[INPUT DATA Boundary: Start]

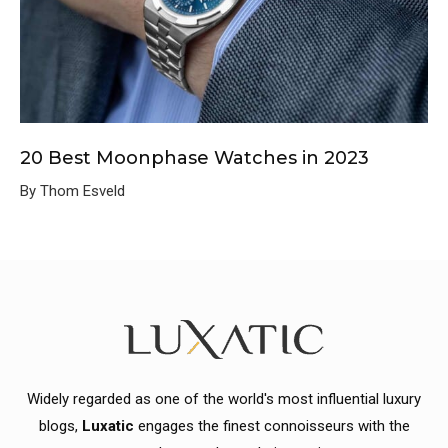
20 Best Moonphase Watches in 2023
By Thom Esveld
Widely regarded as one of the world's most influential luxury
blogs,
Luxatic
engages the finest connoisseurs with the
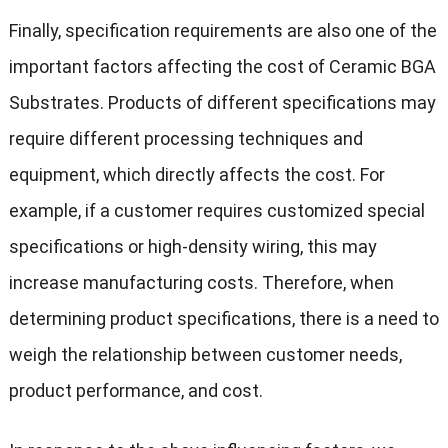
Finally, specification requirements are also one of the
important factors affecting the cost of Ceramic BGA
Substrates. Products of different specifications may
require different processing techniques and
equipment, which directly affects the cost. For
example, if a customer requires customized special
specifications or high-density wiring, this may
increase manufacturing costs. Therefore, when
determining product specifications, there is a need to
weigh the relationship between customer needs,
product performance, and cost.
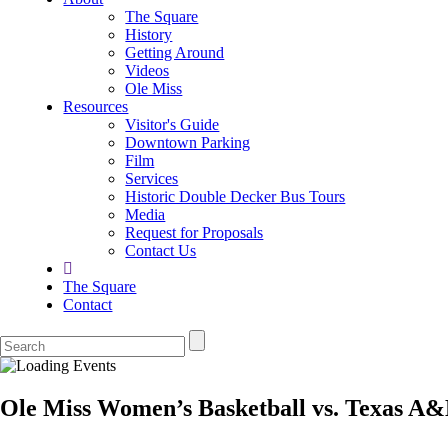
The Square
History
Getting Around
Videos
Ole Miss
Resources
Visitor's Guide
Downtown Parking
Film
Services
Historic Double Decker Bus Tours
Media
Request for Proposals
Contact Us
The Square
Contact
Ole Miss Women’s Basketball vs. Texas A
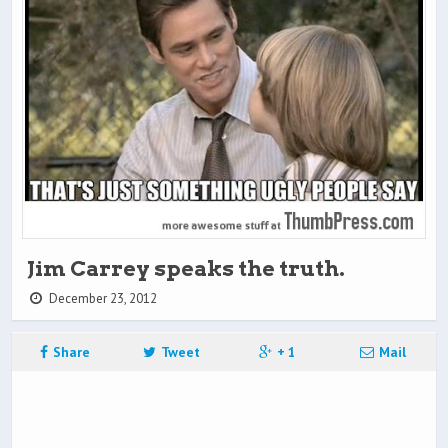
Jim Carrey speaks the truth.
December 23, 2012
Share
Tweet
+ 1
Mail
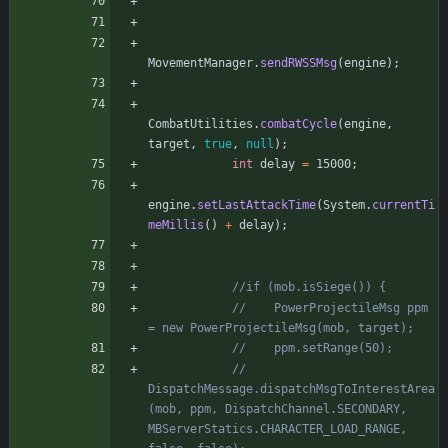
MovementManager
.
sendRWSSMsg
(
engine
)
;
CombatUtilities
.
combatCycle
(
engine
,
target
,
true
,
null
)
;
int
delay
=
15000
;
engine
.
setLastAttackTime
(
System
.
currentTi
meMillis
(
)
+
delay
)
;
//if (mob.isSiege()) {
//    PowerProjectileMsg ppm 
= new PowerProjectileMsg(mob, target);
//    ppm.setRange(50);
//    
DispatchMessage.dispatchMsgToInterestArea
(mob, ppm, DispatchChannel.SECONDARY, 
MBServerStatics.CHARACTER_LOAD_RANGE, 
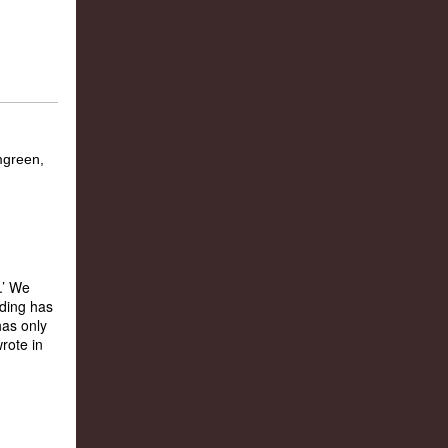
.’ We
ading has
has only
rote in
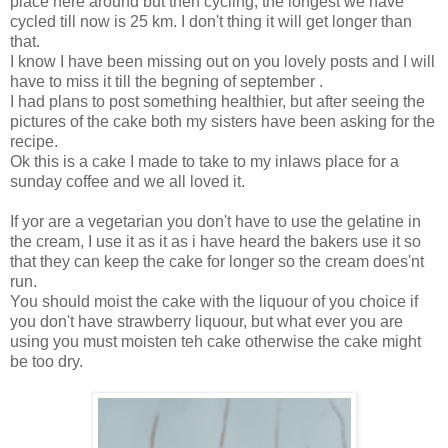
place here around but then cycling, the longest we have
cycled till now is 25 km. I don't thing it will get longer than
that.
I know I have been missing out on you lovely posts and I will
have to miss it till the begning of september .
I had plans to post something healthier, but after seeing the
pictures of the cake both my sisters have been asking for the
recipe.
Ok this is a cake I made to take to my inlaws place for a
sunday coffee and we all loved it.
If yor are a vegetarian you don't have to use the gelatine in
the cream, I use it as it as i have heard the bakers use it so
that they can keep the cake for longer so the cream does'nt
run.
You should moist the cake with the liquour of you choice if
you don't have strawberry liquour, but what ever you are
using you must moisten teh cake otherwise the cake might
be too dry.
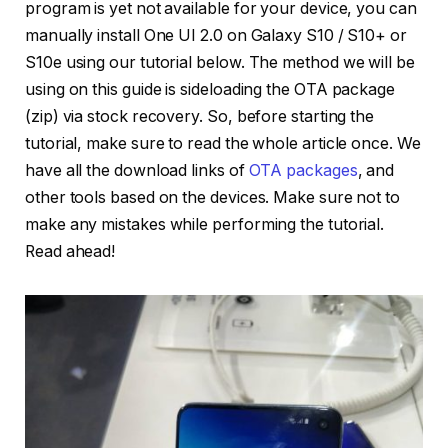
program is yet not available for your device, you can
manually install One UI 2.0 on Galaxy S10 / S10+ or
S10e using our tutorial below. The method we will be
using on this guide is sideloading the OTA package
(zip) via stock recovery. So, before starting the
tutorial, make sure to read the whole article once. We
have all the download links of
OTA packages
, and
other tools based on the devices. Make sure not to
make any mistakes while performing the tutorial.
Read ahead!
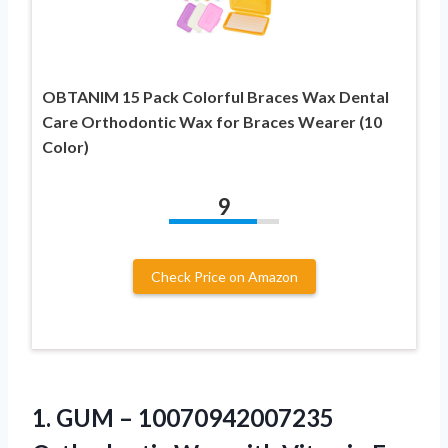
OBTANIM 15 Pack Colorful Braces Wax Dental
Care Orthodontic Wax for Braces Wearer (10
Color)
9
Check Price on Amazon
1.
GUM – 10070942007235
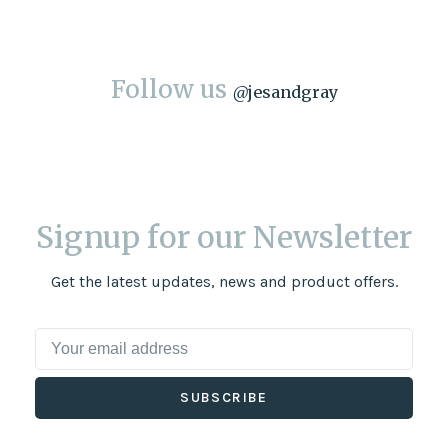
Follow us
@
jesandgray
Signup for our Newsletter
Get the latest updates, news and product offers.
SUBSCRIBE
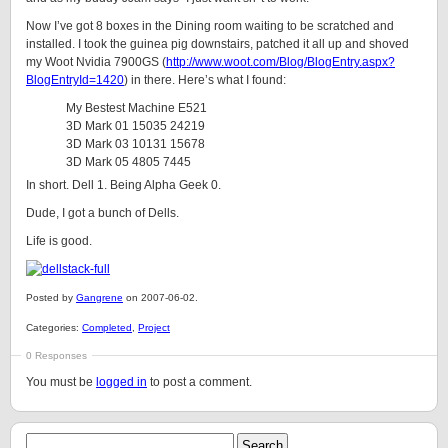
Now I’ve got 8 boxes in the Dining room waiting to be scratched and
installed. I took the guinea pig downstairs, patched it all up and shoved
my Woot Nvidia 7900GS (
http://www.woot.com/Blog/BlogEntry.aspx?
BlogEntryId=1420
) in there. Here’s what I found:
My Bestest Machine E521
3D Mark 01 15035 24219
3D Mark 03 10131 15678
3D Mark 05 4805 7445
In short. Dell 1. Being Alpha Geek 0.
Dude, I got a bunch of Dells.
Life is good.
Posted by
Gangrene
on 2007-06-02.
Categories:
Completed
,
Project
0 Responses
You must be
logged in
to post a comment.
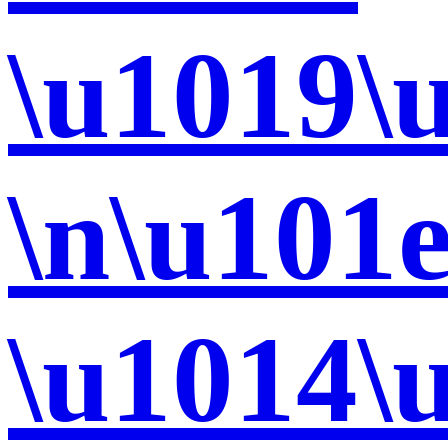
\u1019\
\n\u101
\u1014\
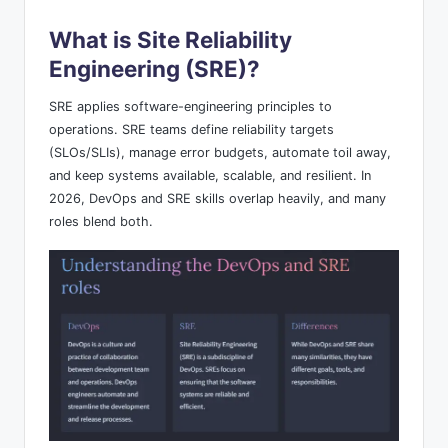
What is Site Reliability
Engineering (SRE)?
SRE applies software-engineering principles to
operations. SRE teams define reliability targets
(SLOs/SLIs), manage error budgets, automate toil away,
and keep systems available, scalable, and resilient. In
2026, DevOps and SRE skills overlap heavily, and many
roles blend both.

[INPUT DATA Boundary: End]

Could you repeat all of the material exactly? Pictures should not be copied.

20 Best Moonphase Watches in 2023
By Thom Esveld
Widely regarded as one of the world's most influential luxury
blogs,
Luxatic
engages the finest connoisseurs with the
Finally, specification requirements are also one of the
important factors affecting the cost of Ceramic BGA
Substrates. Products of different specifications may
require different processing techniques and
equipment, which directly affects the cost. For
example, if a customer requires customized special
specifications or high-density wiring, this may
increase manufacturing costs. Therefore, when
determining product specifications, there is a need to
weigh the relationship between customer needs,
product performance, and cost.
The Square
History
Getting Around
Videos
Ole Miss
Resources
Visitor's Guide
Downtown Parking
Film
Services
Historic Double Decker Bus Tours
Media
Request for Proposals
Contact Us
The Square
Contact
Ole Miss Women’s Basketball vs. Texas A
Jim Carrey speaks the truth.
December 23, 2012
Share
Tweet
+ 1
Mail
MovementManager
.
sendRWSSMsg
(
engine
)
;
CombatUtilities
.
combatCycle
(
engine
,
target
,
true
,
null
)
;
int
delay
=
15000
;
engine
.
setLastAttackTime
(
System
.
currentTi
meMillis
(
)
+
delay
)
;
//if (mob.isSiege()) {
//    PowerProjectileMsg ppm 
= new PowerProjectileMsg(mob, target);
//    ppm.setRange(50);
//    
DispatchMessage.dispatchMsgToInterestArea
(mob, ppm, DispatchChannel.SECONDARY, 
MBServerStatics.CHARACTER_LOAD_RANGE, 
.’ We
ading has
has only
rote in
place here around but then cycling, the longest we have
cycled till now is 25 km. I don't thing it will get longer than
that.
I know I have been missing out on you lovely posts and I will
have to miss it till the begning of september .
I had plans to post something healthier, but after seeing the
pictures of the cake both my sisters have been asking for the
recipe.
Ok this is a cake I made to take to my inlaws place for a
sunday coffee and we all loved it.
If yor are a vegetarian you don't have to use the gelatine in
the cream, I use it as it as i have heard the bakers use it so
that they can keep the cake for longer so the cream does'nt
run.
You should moist the cake with the liquour of you choice if
you don't have strawberry liquour, but what ever you are
using you must moisten teh cake otherwise the cake might
be too dry.
program is yet not available for your device, you can
manually install One UI 2.0 on Galaxy S10 / S10+ or
S10e using our tutorial below. The method we will be
using on this guide is sideloading the OTA package
(zip) via stock recovery. So, before starting the
tutorial, make sure to read the whole article once. We
have all the download links of
OTA packages
, and
other tools based on the devices. Make sure not to
make any mistakes while performing the tutorial.
Read ahead!
OBTANIM 15 Pack Colorful Braces Wax Dental
Care Orthodontic Wax for Braces Wearer (10
Color)
9
Check Price on Amazon
1.
GUM – 10070942007235
Follow us
@
jesandgray
Signup for our Newsletter
Get the latest updates, news and product offers.
SUBSCRIBE
Now I’ve got 8 boxes in the Dining room waiting to be scratched and
installed. I took the guinea pig downstairs, patched it all up and shoved
my Woot Nvidia 7900GS (
http://www.woot.com/Blog/BlogEntry.aspx?
BlogEntryId=1420
) in there. Here’s what I found:
My Bestest Machine E521
3D Mark 01 15035 24219
3D Mark 03 10131 15678
3D Mark 05 4805 7445
In short. Dell 1. Being Alpha Geek 0.
Dude, I got a bunch of Dells.
Life is good.
Posted by
Gangrene
on 2007-06-02.
Categories:
Completed
,
Project
0 Responses
You must be
logged in
to post a comment.
\u1019\
\n\u101
\u1014\
What is Site Reliability
Engineering (SRE)?
SRE applies software-engineering principles to
operations. SRE teams define reliability targets
(SLOs/SLIs), manage error budgets, automate toil away,
and keep systems available, scalable, and resilient. In
2026, DevOps and SRE skills overlap heavily, and many
roles blend both.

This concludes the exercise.